Goodness! You don't expect to see such weird goings-on in England's mild countryside! Has S John Henry Newman forgotten that his character is in the English Midlands? Has he strayed into the Gothick domains of Mrs Ratcliff? Is it the Castle of Otranto that we descry looming through the sulphurous mists?
No.
Another page takes Charles Reding on to his lodgings, where an anonymous letter reveals that there is an anonymous Other in the neighbourhood. But not before Charles has been moved to draw near to the Cross, take off his hat, kneel and kiss the wood; to drink some of the cold water and to resist the temptation to pray to S Thomas the Martyr, patron of that pool. The next chapter brings us to luncheon, with the fatuous high-churchman Bateman ... in company with Willis. He is already a Catholic; and Newman enjoys setting us a scene in which Bateman is rigidly maintaining the Prayer Book rules on Fasting, by that time ignored in the Church of England, while the converted Willis modestly confirms that once desuetude overshadows a rule, it no longer binds.
Willis soon disappears from S John Henry's narrative, praying as he does so that Reding may receive the gift of Faith.
What is going on here? The former friends, Willis and White, go their separate ways, Willis to a Passionist House, while the rather more high church White has married the elder of the two 'pretty' Miss Boltons and they are planning their parsonage. Reding accidentally overhears their love-talk. "Charles breathed freely as they went out; a severe text of Scripture rose in his mind, but he repressed the censorious or uncharitable feeling ..."

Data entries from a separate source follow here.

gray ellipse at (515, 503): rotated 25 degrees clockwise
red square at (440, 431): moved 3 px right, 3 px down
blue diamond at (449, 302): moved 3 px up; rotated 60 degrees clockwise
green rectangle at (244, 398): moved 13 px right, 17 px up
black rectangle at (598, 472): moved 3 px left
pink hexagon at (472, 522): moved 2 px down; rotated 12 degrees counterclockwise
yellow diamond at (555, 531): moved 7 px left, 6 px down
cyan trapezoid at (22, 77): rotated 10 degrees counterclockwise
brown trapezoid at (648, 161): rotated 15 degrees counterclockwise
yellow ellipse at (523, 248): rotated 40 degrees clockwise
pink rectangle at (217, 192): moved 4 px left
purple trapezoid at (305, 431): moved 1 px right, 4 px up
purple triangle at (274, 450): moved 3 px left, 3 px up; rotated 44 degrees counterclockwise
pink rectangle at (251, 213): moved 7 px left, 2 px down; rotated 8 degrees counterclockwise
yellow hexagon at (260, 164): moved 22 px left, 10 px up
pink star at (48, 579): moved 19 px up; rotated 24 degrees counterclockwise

What do you think that text of Scripture was? Possibly, "Verily I say unto you, they hath their reward"?
Newman retained a prejudice against the comfortable, wealthy domesticity of the married Anglican clergy. For the Passionists, he retained a great respect and was, eventually, received by a Passionist priest into the One Fold of the Redeemer. In 1848, in Loss and Gain, the Passionists reappear in what must be some of S John Henry's most emotional passages, in the Chapter X near the end of the novel: two centuries after S Philip and S Ignatius, Newman recalled their 'bodily austerities ... mortification' ... (in the Second Spring he was to speak of S Philip as "a calm old man, who had never seen blood, except in penance").
And Father Domenico de Matre Dei enters the narrativeof the novel. And the fictional Willis ... now 'Father Aloysius' ... is in the novel's very last sentence.

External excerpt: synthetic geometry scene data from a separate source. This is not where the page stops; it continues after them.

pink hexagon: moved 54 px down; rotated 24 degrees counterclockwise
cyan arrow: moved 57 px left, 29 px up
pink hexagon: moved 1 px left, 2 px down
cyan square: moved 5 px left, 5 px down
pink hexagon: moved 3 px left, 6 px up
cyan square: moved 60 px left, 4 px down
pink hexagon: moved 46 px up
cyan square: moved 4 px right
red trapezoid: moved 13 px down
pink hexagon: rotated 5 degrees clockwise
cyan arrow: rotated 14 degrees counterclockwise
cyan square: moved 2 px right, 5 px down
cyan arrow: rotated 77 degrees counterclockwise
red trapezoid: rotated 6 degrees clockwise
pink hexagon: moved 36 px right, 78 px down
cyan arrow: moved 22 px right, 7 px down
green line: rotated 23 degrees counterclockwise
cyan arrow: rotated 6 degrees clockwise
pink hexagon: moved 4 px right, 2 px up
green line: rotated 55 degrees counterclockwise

I gather that 'our' nuns, God bless them, are happily to be residing in Aston Hall in Stone, Staffordshire (architect, Edward Welby Pugin). This is an old recusant property where once the relics of S Chad were hidden.

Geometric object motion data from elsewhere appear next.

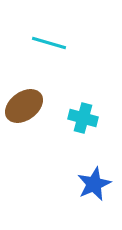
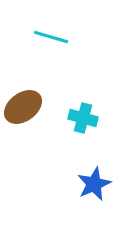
cyan line: moved 2 px right, 6 px up
brown ellipse: moved 1 px left, 1 px down
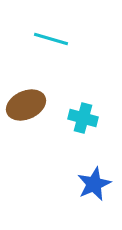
cyan line: moved 2 px down
brown ellipse: moved 3 px right, 2 px up; rotated 12 degrees clockwise
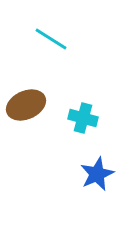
cyan line: rotated 16 degrees clockwise
blue star: moved 3 px right, 10 px up
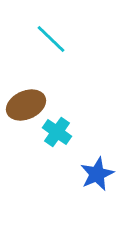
cyan line: rotated 12 degrees clockwise
cyan cross: moved 26 px left, 14 px down; rotated 20 degrees clockwise
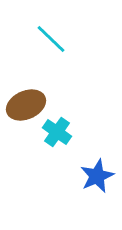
blue star: moved 2 px down
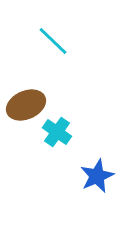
cyan line: moved 2 px right, 2 px down
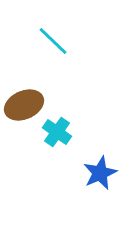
brown ellipse: moved 2 px left
blue star: moved 3 px right, 3 px up
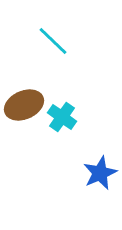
cyan cross: moved 5 px right, 15 px up
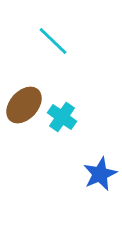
brown ellipse: rotated 24 degrees counterclockwise
blue star: moved 1 px down
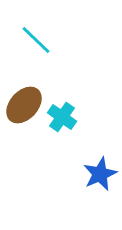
cyan line: moved 17 px left, 1 px up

And in this property, Blessed Dominic Barberi once founded (1842) a Passionist noviciate.
I think it is appropriate, in the Ordinariate, for us to regard the Passionist Blessed Dominic as One Of Ours.
1 comment:
I suggest that the text was about those who have become eunuchs for the kingdom of heaven. Also at Stone of course is the great Bishop Ullathorne, guarded by the sisters. The Saint and he became great friends and towards their ends they would walk up and down the “ Beeswax” as the Rector’s corridor is known in Oscott, arm in arm talking about the great battles they had fought. Two men of totally different character but both “ our men” of the Catholic community in this country. It is reported that when St John was preaching “The Second Spring” from the pulpit of that magnificent chapel, the tears were cascading down Ullathorne’s eyes.